Każdy Service Worker ma określoną datę ważności, stąd jeśli rozszerzenie nie będzie działać przez cały czas, jego funkcjonalność zmniejszy się. Idąc tym tropem, jeszcze w połączeniu z wycięciem zawartości zdalnej, zamyka się furtka do tworzenia dodatków o głębszym ekosystemie, na przykład korzystających z uczenia maszynowego.

Programiści biją na alarm

Nietrudno dostrzec pewien paradoks. W teorii witryny mają być szybsze, bo wyeliminowane zostanie wielopoziomowe przetwarzanie żądań, i bezpieczniejsze, gdyż maleje ryzyko podrzucenia szkodliwego kodu. Ale czy na pewno, skoro równocześnie zarzucą nas reklamami i trackerami

Nic dziwnego, że twórcy najpopularniejszych blokerów reklam biją na alarm. Swoje oświadczenia, krytyczne wobec Manifestu V3, wydali już m.in. AdGuard, uBlock Origin, NoScript czy TrackMeNot. Mało tego, w stół uderzyła także amerykańska organizacja non-profit Electronic Frontier Foundation, statutowo walcząca o wolności obywatelskie w świecie cyfrowym. Google jednakowoż nabrał wody w usta i póki co milczy.

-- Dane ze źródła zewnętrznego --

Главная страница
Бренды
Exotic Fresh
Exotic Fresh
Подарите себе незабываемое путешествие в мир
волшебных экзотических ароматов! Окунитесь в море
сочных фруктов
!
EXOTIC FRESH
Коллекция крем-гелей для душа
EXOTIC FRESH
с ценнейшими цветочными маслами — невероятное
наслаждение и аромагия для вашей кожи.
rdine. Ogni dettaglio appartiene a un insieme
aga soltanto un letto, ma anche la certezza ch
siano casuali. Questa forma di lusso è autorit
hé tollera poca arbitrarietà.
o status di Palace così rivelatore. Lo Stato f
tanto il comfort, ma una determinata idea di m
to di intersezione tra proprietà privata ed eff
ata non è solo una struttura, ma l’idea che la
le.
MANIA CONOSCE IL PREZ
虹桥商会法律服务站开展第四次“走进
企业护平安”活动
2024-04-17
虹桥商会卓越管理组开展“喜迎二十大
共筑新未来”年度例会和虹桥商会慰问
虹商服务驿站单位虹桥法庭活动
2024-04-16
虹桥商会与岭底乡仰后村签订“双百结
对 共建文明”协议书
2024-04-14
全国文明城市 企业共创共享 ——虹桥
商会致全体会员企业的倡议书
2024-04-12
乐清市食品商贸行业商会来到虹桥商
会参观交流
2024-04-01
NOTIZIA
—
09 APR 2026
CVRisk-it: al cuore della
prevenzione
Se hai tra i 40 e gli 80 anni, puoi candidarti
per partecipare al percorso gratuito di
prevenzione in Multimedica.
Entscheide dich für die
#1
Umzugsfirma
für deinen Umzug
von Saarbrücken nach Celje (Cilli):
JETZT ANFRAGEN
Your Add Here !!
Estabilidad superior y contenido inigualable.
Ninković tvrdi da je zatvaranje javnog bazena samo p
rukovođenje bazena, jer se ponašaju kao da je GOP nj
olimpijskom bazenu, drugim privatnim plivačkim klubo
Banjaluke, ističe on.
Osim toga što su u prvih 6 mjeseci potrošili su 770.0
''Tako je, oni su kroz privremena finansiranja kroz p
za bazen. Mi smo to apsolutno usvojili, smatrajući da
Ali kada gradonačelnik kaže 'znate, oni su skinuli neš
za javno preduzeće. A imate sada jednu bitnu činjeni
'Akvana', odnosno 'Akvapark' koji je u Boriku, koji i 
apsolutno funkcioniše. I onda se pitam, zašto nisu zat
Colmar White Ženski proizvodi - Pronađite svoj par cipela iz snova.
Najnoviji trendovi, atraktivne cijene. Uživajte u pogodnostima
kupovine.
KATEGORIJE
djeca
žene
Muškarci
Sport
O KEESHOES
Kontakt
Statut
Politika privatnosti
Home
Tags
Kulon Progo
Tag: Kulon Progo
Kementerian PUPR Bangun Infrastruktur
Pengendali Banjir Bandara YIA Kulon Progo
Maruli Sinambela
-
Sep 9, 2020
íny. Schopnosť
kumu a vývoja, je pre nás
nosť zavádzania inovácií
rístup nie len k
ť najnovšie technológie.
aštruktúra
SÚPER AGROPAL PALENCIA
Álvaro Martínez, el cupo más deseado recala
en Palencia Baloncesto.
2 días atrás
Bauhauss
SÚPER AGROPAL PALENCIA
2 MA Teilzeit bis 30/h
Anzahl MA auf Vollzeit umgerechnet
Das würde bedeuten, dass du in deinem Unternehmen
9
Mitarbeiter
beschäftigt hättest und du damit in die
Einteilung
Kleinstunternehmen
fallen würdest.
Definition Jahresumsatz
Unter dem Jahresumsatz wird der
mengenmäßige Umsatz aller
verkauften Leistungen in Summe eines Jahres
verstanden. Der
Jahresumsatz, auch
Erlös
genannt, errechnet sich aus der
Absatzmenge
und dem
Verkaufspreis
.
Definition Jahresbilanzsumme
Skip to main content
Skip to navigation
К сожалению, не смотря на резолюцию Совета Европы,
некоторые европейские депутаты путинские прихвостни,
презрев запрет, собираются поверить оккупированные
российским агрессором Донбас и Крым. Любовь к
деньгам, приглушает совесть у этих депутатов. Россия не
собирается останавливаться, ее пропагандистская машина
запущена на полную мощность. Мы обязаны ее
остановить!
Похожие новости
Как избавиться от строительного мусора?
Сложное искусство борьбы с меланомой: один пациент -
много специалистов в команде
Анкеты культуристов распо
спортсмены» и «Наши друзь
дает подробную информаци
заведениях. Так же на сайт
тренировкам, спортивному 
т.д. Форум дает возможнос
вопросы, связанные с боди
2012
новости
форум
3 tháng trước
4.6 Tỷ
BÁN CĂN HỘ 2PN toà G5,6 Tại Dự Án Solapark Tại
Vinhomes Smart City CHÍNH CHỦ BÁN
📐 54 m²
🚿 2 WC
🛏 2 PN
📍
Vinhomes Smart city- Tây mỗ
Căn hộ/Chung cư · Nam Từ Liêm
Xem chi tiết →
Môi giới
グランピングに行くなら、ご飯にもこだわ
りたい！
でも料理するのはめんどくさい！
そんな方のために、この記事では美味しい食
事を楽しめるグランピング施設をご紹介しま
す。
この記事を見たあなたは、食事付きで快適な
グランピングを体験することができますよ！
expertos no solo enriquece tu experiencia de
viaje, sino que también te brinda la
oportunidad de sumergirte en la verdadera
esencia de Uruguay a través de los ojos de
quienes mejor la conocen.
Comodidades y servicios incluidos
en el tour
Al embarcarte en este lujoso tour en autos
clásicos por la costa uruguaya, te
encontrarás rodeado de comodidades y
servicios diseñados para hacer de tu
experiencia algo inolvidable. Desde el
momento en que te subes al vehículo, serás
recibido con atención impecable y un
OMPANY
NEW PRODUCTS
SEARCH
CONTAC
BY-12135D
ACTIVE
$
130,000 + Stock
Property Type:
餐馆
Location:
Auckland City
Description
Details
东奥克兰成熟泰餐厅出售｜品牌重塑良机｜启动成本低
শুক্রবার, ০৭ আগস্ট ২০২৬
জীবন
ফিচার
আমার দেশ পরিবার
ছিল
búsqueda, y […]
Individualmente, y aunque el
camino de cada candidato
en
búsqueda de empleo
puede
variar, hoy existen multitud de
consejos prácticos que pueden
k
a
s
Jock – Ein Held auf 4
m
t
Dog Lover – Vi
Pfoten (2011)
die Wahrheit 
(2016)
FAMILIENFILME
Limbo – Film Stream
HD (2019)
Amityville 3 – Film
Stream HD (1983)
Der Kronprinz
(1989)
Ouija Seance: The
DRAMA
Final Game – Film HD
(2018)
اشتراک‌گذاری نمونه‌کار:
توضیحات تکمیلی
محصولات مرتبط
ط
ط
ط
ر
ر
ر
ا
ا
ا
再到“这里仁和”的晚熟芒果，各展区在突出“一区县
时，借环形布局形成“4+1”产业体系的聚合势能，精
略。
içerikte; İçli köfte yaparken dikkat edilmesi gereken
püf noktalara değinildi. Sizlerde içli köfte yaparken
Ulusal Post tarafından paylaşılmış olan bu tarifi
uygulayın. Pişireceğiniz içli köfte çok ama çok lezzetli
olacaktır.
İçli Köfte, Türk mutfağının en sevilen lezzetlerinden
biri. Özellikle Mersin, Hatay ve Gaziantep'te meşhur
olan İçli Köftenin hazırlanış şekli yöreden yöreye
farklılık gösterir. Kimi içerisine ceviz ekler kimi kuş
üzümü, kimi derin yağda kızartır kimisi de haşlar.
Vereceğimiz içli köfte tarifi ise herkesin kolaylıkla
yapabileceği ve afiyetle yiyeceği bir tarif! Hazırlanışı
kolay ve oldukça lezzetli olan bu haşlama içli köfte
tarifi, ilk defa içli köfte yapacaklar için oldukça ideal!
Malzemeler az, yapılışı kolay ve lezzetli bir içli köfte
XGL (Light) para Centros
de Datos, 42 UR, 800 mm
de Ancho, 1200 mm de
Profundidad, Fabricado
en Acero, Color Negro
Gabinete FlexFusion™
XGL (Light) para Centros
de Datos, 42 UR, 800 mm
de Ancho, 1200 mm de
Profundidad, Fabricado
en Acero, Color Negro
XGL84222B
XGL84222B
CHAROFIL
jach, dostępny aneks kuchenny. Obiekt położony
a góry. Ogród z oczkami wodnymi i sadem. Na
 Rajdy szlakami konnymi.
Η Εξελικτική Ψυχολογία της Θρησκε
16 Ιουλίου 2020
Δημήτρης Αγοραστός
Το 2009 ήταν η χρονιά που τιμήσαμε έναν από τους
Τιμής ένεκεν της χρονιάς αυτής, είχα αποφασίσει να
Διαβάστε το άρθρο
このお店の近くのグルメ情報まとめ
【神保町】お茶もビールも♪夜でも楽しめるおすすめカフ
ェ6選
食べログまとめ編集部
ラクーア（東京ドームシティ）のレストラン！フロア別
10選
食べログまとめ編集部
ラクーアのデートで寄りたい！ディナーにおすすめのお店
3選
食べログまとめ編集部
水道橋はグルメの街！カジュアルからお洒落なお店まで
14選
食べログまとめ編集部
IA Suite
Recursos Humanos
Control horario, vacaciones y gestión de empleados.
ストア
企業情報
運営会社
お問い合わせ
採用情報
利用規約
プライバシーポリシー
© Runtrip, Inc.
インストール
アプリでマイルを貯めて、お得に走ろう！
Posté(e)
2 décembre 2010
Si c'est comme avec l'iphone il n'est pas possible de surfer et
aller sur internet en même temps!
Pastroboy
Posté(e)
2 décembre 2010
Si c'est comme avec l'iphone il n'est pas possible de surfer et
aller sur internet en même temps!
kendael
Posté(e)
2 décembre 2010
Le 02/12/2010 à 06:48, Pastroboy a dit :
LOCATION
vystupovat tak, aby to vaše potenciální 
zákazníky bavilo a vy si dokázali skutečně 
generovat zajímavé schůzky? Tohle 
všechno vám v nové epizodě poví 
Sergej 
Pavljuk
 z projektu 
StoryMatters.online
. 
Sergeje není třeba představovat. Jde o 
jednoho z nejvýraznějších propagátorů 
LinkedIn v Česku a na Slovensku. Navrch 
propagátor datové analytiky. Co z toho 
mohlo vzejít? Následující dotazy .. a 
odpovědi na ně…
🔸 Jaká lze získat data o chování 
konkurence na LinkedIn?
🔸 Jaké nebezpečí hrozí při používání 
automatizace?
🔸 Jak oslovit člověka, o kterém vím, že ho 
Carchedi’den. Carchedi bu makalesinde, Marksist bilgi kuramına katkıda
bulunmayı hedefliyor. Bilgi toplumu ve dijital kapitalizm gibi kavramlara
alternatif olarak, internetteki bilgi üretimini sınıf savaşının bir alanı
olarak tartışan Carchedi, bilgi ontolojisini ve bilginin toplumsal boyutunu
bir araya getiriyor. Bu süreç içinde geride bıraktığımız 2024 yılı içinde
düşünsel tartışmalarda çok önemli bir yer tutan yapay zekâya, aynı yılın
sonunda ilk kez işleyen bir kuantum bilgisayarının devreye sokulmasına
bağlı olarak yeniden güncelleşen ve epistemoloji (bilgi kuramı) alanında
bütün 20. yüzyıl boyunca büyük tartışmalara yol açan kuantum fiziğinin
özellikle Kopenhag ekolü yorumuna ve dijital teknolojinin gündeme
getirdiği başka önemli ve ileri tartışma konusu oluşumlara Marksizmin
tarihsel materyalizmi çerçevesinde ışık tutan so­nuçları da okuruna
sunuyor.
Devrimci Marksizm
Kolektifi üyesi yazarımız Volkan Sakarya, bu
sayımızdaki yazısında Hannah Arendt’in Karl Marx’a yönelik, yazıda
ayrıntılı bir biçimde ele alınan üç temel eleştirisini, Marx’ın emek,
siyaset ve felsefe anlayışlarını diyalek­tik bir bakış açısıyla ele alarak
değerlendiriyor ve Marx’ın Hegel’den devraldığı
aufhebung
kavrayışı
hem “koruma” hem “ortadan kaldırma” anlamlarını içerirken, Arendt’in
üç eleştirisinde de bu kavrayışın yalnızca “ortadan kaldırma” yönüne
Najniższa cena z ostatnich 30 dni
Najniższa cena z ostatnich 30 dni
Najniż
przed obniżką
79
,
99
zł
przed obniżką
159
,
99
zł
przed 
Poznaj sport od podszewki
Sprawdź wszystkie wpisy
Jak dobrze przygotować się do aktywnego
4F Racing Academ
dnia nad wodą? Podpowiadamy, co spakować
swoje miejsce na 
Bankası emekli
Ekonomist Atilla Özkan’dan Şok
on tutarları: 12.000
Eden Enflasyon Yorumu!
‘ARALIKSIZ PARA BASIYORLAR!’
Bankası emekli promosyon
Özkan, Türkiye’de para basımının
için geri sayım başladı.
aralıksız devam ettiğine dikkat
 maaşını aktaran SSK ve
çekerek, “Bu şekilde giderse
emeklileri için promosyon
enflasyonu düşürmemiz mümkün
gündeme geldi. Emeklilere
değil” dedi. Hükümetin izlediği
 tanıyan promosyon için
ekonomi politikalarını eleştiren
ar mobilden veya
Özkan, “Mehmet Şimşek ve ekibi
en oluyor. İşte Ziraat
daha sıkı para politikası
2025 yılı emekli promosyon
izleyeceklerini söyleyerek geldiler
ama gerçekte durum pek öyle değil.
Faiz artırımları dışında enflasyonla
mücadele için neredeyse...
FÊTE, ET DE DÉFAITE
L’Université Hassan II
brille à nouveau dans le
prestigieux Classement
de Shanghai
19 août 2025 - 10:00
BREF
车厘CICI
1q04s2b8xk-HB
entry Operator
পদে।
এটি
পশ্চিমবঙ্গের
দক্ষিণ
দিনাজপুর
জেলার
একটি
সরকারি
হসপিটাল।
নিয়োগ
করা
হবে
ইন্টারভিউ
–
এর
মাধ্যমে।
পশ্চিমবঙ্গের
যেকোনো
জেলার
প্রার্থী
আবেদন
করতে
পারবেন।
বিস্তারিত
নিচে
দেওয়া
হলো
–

Z kampusu w Mountain View wiemy tylko tyle, że prace idą zgodnie z harmonogramem. Jeśli tak, od 17 stycznia 2022 r. zaczną pojawiać się w Chrome Web Store wyłącznie rozszerzenia zgodne z Manifestem V3, a po styczniu roku 2023 wszystkie starsze rozwiązania przestaną działać.